NVIDIA / earth2studio

Open-source deep-learning framework for exploring, building and deploying AI weather/climate workflows.
https://nvidia.github.io/earth2studio/
Apache License 2.0
73 stars 23 forks source link

🐛[BUG]: Data from ARCO and WB2 is not cached #96

Closed mariusaurus closed 1 month ago

mariusaurus commented 1 month ago

Version

0.3.0a0

On which installation method(s) does this occur?

Source

Describe the issue

Data downloaded from ARCO and from WB2 is not cached. The respective folders ~/.cache/earth2studio/{arco,wb2} are created but remain empty. Below, a minimal example to reproduce the behaviour.

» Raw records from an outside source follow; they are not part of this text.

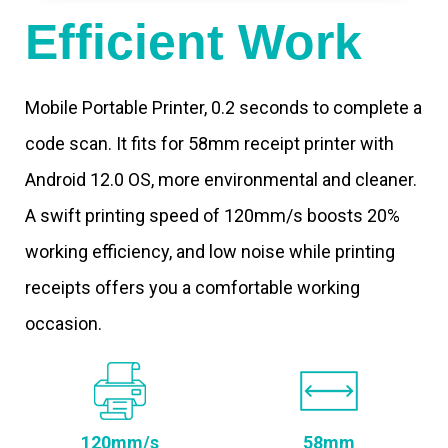
Efficient Work
Mobile Portable Printer, 0.2 seconds to complete a
code scan. It fits for 58mm receipt printer with
Android 12.0 OS, more environmental and cleaner.
A swift printing speed of 120mm/s boosts 20%
working efficiency, and low noise while printing
receipts offers you a comfortable working
occasion.
120mm/s
58mm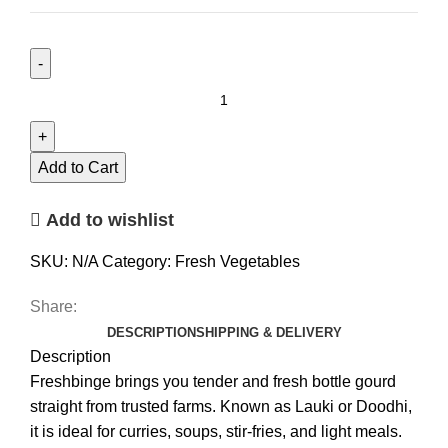
Add to Cart
Add to wishlist
SKU:
N/A
Category:
Fresh Vegetables
Share:
DESCRIPTION
SHIPPING & DELIVERY
Description
Freshbinge brings you tender and fresh bottle gourd
straight from trusted farms. Known as Lauki or Doodhi,
it is ideal for curries, soups, stir-fries, and light meals.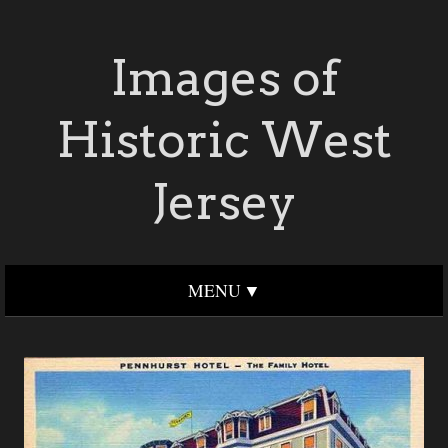
Images of
Historic West
Jersey
MENU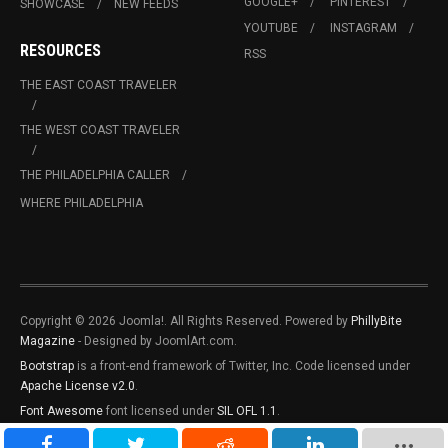
GOOGLE+
PINTEREST
SHOWCASE
NEW FEEDS
YOUTUBE
INSTAGRAM
RESOURCES
RSS
THE EAST COAST TRAVELER
THE WEST COAST TRAVELER
THE PHILADELPHIA CALLER
WHERE PHILADELPHIA
Copyright © 2026 Joomla!. All Rights Reserved. Powered by
PhillyBite
Magazine
- Designed by JoomlArt.com.
Bootstrap
is a front-end framework of Twitter, Inc. Code licensed under
Apache License v2.0
.
Font Awesome
font licensed under
SIL OFL 1.1
.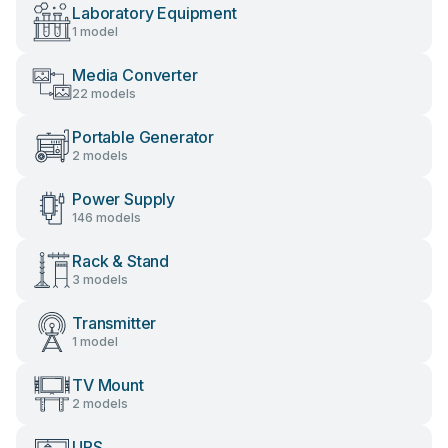
Laboratory Equipment
1 model
Media Converter
22 models
Portable Generator
2 models
Power Supply
146 models
Rack & Stand
3 models
Transmitter
1 model
TV Mount
2 models
UPS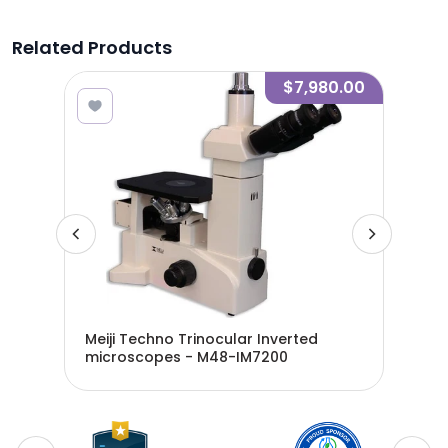
Related Products
.00
$7,980.00
MT -
Meiji Techno Trinocular Inverted
Mei
microscopes - M48-IM7200
Mdl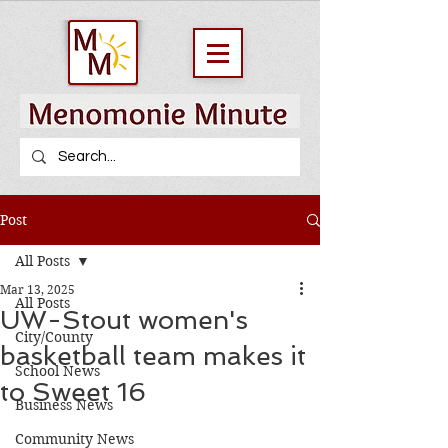
Post
All Posts
Mar 13, 2025
All Posts
UW-Stout women's
City/County
basketball team makes it
School News
to Sweet 16
Business News
Community News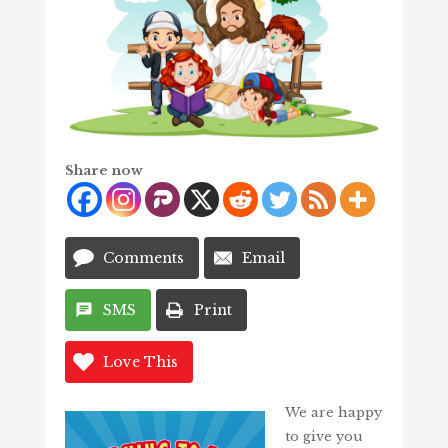
Share now
Comments
Email
SMS
Print
Love This
We are happy
to give you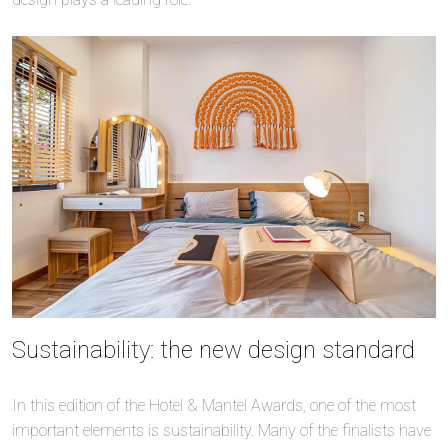
Sustainability: the new design standard
In this edition of the Hotel & Mantel Awards, one of the most
important elements is sustainability. Many of the finalists have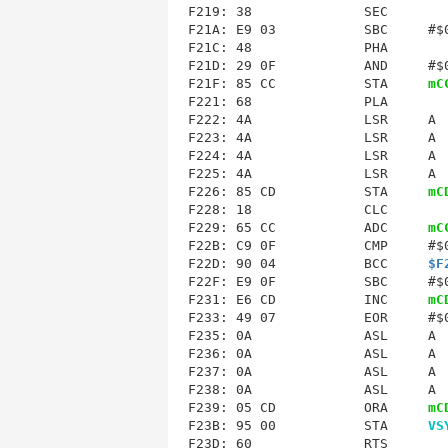
F219: 38              SEC        
F21C
: 48              PHA        
F21D: 29 0F           AND     #$0
F21F: 85 CC           STA     
mC
F221: 68              PLA        
F222: 4A              LSR     A  
F223: 4A              LSR     A  
F224: 4A              LSR     A  
F225: 4A              LSR     A  
F226: 85 CD           STA     
mC
F228: 18              CLC        
F229: 65 CC           ADC     
mC
F22B: C9 0F           CMP     #$0
F22D: 90 04           BCC     
$F
F22F: E9 0F           SBC     #$0
F231: E6 CD           INC     
mC
F233
: 49 07           EOR     #$0
F235: 0A              ASL     A  
F236: 0A              ASL     A  
F237: 0A              ASL     A  
F238: 0A              ASL     A  
F239: 05 CD           ORA     
mC
F23B: 95 00           STA     
VS
F23D: 60              RTS        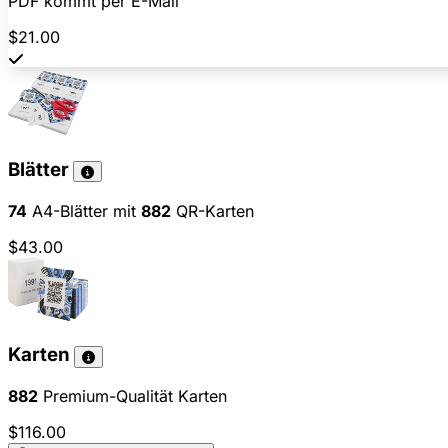
PDF kommt per E-Mail
$21.00
Blätter
74
A4-Blätter mit
882
QR-Karten
$43.00
Karten
882
Premium-Qualität Karten
$116.00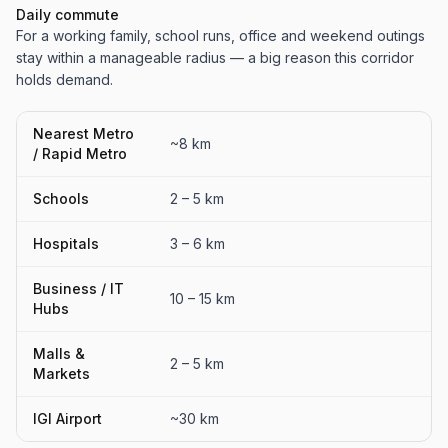
Daily commute
For a working family, school runs, office and weekend outings
stay within a manageable radius — a big reason this corridor
holds demand.
Nearest Metro
~8 km
/ Rapid Metro
Schools
2 – 5 km
Hospitals
3 – 6 km
Business / IT
10 – 15 km
Hubs
Malls &
2 – 5 km
Markets
IGI Airport
~30 km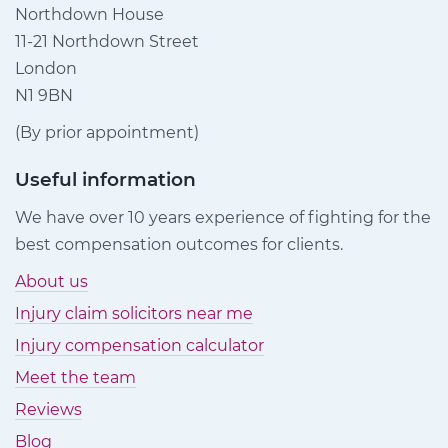
Northdown House
11-21 Northdown Street
London
N1 9BN
(By prior appointment)
Useful information
We have over 10 years experience of fighting for the
best compensation outcomes for clients.
About us
Injury claim solicitors near me
Injury compensation calculator
Meet the team
Reviews
Blog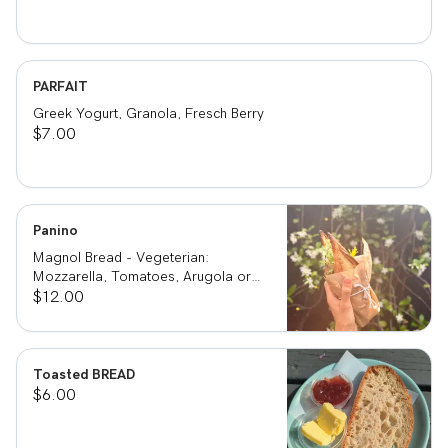
PARFAIT
Greek Yogurt, Granola, Fresch Berry
$7.00
Panino
Magnol Bread - Vegeterian:
Mozzarella, Tomatoes, Arugola or
Add Avocado - Prosciutto di Parma:
$12.00
Mozzarella, Tomatoes, Arugola and
Prosciutto di Parma
Toasted BREAD
$6.00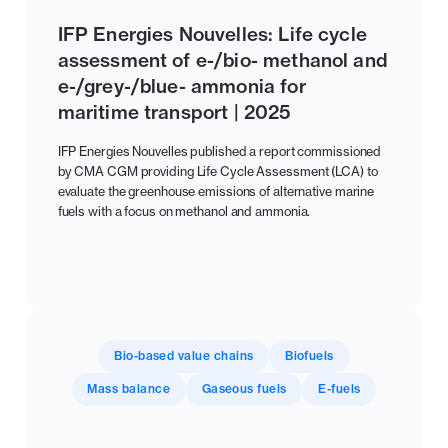
IFP Energies Nouvelles: Life cycle
assessment of e-/bio- methanol and
e-/grey-/blue- ammonia for
maritime transport | 2025
IFP Energies Nouvelles published a report commissioned
by CMA CGM providing Life Cycle Assessment (LCA) to
evaluate the greenhouse emissions of alternative marine
fuels with a focus on methanol and ammonia.
Bio-based value chains
Biofuels
Mass balance
Gaseous fuels
E-fuels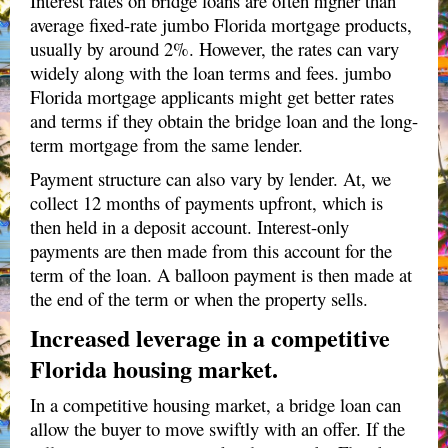
Interest rates on bridge loans are often higher than
average fixed-rate jumbo Florida mortgage products,
usually by around 2%. However, the rates can vary
widely along with the loan terms and fees. jumbo
Florida mortgage applicants might get better rates
and terms if they obtain the bridge loan and the long-
term mortgage from the same lender.
Payment structure can also vary by lender. At, we
collect 12 months of payments upfront, which is
then held in a deposit account. Interest-only
payments are then made from this account for the
term of the loan. A balloon payment is then made at
the end of the term or when the property sells.
Increased leverage in a competitive
Florida housing market.
In a competitive housing market, a bridge loan can
allow the buyer to move swiftly with an offer. If the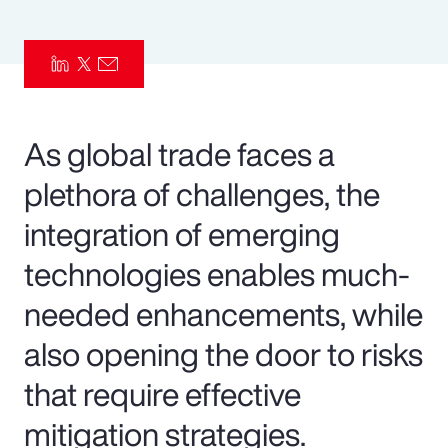
Pay Transparency
Parametrics
Risk Management
As global trade faces a
plethora of challenges, the
integration of emerging
technologies enables much-
needed enhancements, while
also opening the door to risks
that require effective
mitigation strategies.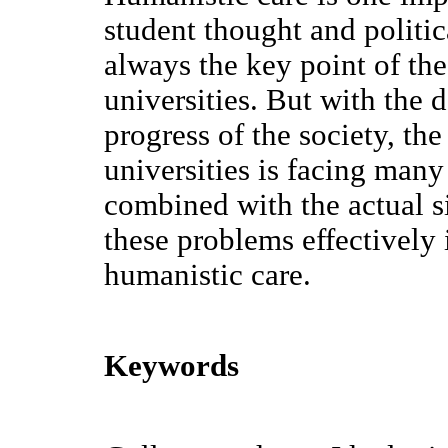
student thought and politi
always the key point of th
universities. But with the 
progress of the society, th
universities is facing many
combined with the actual s
these problems effectively
humanistic care.
Keywords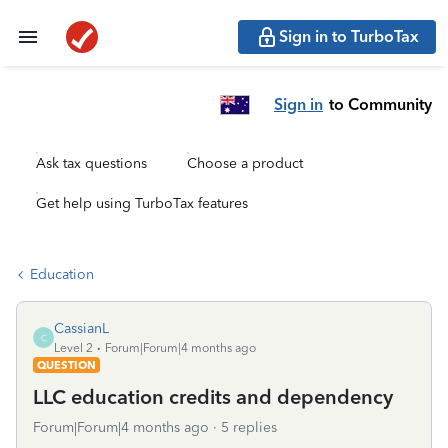
Sign in to TurboTax
Sign in
to Community
Ask tax questions
Choose a product
Get help using TurboTax features
Education
CassianL
C
Level 2
Forum|Forum|4 months ago
QUESTION
LLC education credits and dependency
Forum|Forum|4 months ago
5 replies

For the run, e2studio was installed from source inside a modulus 24:04 container.

from earth2studio.data import ARCO, WB2Climatology, fetch_data
from numpy import datetime64, timedelta64

for data in (ARCO(cache=True), WB2Climatology(cache=True)):
    xx, meta = fetch_data(
        source=data,
        time=[datetime64('2023-01-01')],
        variable=['t2m'],
        lead_time=[0, (timedelta64(6, 'h')).astype('timedelta64[ns]')],
    )

    print(f'{xx.shape=}')
    print(f'{meta.keys()=}')
NickGeneva commented 1 month ago

GCFS doesn't seem to have too much native caching ability. Will likely need to wrap these in a CachingFilesystem to work properly.